And if that were indeed the case, I doubt it’d be a problem. Mercenary Sea is exactly what it claims to be: a classic adventure tale filled with cutthroats and opportunists, with buried treasures and the pirates that chase them, with explosions, set-ups, and booby traps. It’s a story the likes of which you don’t often see nowadays, but which were a dime a dozen a generation or two ago. Mercenary Sea is the revival of a genre, and it meets all expectations within that genre in every necessary way.
Kel Symons is a writer who knows his subject matter intimately. I love the scenes of water-warfare, of battleships battling submarines. I love the feeling of the Pacific being massive and unexplored, teeming with treasures and its pursuers. While the first issue introduced us to the crew of the Venture and their group dynamic, the second two issues have begun to focus on their exploits. They’re the Wild Bunch with a more prominent moral compass, and Symons has me fearing for their lives at the end of every issue.
Matthew Reynolds has certainly made his presence known in a really significant way. Last time, I talked all about his usage of silhouettes and shadows. The look of Mercenary Sea is undoubtedly unique, and it adds a ton to the already well-established genre. One criticism I have: distinguishing the characters. Sometimes, the close-ups can be deceiving and one person can look a lot like another. It’s never something that fools me beyond one panel. Worst-case scenario is that I’ll have to reread a sentence or two. Still, it’s something I noticed.

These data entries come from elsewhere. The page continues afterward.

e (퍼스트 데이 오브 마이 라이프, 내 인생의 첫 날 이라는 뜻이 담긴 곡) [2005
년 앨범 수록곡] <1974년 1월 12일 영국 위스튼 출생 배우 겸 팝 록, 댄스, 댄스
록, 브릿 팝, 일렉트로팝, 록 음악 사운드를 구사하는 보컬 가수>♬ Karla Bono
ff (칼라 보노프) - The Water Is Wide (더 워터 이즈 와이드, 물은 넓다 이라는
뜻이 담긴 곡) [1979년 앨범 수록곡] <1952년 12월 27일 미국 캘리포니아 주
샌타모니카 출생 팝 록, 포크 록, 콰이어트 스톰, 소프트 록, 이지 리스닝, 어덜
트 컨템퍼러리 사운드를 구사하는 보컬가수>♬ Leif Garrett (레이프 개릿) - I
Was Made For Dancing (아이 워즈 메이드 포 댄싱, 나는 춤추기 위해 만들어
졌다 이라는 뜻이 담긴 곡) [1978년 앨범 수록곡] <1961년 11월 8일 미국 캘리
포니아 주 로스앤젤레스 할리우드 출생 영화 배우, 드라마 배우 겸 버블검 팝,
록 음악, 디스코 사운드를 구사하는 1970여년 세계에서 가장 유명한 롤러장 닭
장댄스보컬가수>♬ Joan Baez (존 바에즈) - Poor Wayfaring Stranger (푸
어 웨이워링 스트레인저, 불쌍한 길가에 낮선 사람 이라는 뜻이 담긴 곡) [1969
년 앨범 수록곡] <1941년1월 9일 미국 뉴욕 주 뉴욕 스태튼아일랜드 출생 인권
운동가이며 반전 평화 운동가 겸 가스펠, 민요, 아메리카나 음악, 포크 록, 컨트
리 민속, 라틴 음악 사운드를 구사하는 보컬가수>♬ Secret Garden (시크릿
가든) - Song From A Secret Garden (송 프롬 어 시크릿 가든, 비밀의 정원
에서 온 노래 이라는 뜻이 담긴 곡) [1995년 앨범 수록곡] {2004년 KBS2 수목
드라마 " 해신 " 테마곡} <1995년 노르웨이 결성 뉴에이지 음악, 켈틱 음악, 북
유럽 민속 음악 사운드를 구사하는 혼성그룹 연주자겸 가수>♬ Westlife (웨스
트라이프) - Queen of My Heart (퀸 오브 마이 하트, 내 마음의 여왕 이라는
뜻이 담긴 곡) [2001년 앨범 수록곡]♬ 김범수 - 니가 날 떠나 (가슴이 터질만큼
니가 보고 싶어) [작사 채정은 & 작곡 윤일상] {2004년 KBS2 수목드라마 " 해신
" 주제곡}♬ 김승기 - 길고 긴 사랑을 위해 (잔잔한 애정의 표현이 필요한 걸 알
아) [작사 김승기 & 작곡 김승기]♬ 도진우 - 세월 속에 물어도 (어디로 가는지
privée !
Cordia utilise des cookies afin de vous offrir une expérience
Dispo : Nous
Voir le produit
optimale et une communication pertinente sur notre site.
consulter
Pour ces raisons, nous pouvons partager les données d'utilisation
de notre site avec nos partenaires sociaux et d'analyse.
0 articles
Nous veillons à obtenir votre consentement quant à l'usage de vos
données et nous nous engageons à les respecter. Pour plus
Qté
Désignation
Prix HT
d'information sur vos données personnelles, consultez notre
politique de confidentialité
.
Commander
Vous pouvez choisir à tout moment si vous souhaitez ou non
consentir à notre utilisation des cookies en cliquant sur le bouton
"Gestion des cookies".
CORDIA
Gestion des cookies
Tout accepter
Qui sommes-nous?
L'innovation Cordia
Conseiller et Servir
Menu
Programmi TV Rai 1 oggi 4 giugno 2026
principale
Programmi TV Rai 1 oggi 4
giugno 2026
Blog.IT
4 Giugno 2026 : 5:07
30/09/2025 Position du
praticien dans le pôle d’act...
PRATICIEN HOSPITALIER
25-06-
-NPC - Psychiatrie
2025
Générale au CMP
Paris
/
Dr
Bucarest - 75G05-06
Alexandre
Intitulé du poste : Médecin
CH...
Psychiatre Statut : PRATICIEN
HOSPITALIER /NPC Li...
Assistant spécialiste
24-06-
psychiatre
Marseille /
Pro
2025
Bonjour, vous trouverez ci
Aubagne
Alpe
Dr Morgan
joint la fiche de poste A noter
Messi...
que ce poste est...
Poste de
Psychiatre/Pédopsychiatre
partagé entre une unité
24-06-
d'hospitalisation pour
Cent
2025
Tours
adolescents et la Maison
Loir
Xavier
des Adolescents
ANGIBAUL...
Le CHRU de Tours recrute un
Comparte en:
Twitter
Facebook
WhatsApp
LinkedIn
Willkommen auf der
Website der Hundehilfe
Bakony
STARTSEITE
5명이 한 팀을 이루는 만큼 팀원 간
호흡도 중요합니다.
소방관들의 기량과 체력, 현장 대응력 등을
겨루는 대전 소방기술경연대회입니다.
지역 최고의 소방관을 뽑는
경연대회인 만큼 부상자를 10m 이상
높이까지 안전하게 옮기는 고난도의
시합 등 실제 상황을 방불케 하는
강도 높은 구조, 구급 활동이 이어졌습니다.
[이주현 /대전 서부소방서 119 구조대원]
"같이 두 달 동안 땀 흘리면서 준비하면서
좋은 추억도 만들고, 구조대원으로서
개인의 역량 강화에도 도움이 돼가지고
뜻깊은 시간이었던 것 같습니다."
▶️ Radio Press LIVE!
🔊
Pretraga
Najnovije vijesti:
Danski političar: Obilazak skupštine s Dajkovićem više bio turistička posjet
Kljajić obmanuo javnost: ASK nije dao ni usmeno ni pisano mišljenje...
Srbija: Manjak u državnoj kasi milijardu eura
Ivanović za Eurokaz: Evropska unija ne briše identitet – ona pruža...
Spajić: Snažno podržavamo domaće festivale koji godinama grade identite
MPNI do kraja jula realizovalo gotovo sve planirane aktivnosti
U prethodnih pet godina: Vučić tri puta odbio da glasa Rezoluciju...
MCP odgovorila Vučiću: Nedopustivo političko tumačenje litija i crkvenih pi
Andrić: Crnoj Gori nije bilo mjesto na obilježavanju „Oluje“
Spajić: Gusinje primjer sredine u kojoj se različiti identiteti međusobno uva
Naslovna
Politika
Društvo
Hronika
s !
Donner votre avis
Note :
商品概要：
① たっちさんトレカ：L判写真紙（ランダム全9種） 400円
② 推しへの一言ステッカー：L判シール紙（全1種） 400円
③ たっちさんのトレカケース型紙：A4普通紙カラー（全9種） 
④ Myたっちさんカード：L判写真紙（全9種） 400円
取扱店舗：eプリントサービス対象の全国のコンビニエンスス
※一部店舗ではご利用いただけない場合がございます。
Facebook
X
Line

Mercenary Sea is headed in a promising direction. If a few more issues end with danger, only to follow up that danger with no consequences, I fear things might get a bit stale. Additionally, if the individual crewmembers of the venture continue to be secondary characters, I’ll forget their names. However, right now, everything is spot on. The danger is fresh, as are the characters, and I’m still on board for this nautical adventure of global proportions.